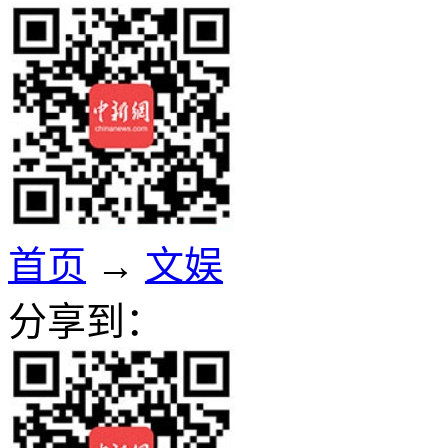
首页
→
文娱
分享到：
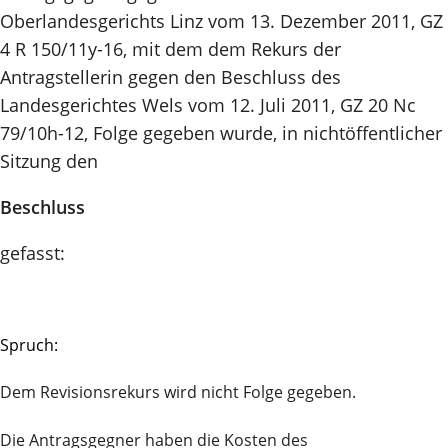
Oberlandesgerichts Linz vom 13. Dezember 2011, GZ
4 R 150/11y-16, mit dem dem Rekurs der
Antragstellerin gegen den Beschluss des
Landesgerichtes Wels vom 12. Juli 2011, GZ 20 Nc
79/10h-12, Folge gegeben wurde, in nichtöffentlicher
Sitzung den
Beschluss
gefasst:
Spruch:
Dem Revisionsrekurs wird nicht Folge gegeben.
Die Antragsgegner haben die Kosten des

☆ ☆ ☆

- **Instructions for the task**
Leave out every line before the one containing "79/10h-12, Folge gegeben"; set down that line and all remaining lines of the material exactly.

- **Response for this exercise**
79/10h-12, Folge gegeben wurde, in nichtöffentlicher
Sitzung den
Beschluss
gefasst:
Spruch:
Dem Revisionsrekurs wird nicht Folge gegeben.
Die Antragsgegner haben die Kosten des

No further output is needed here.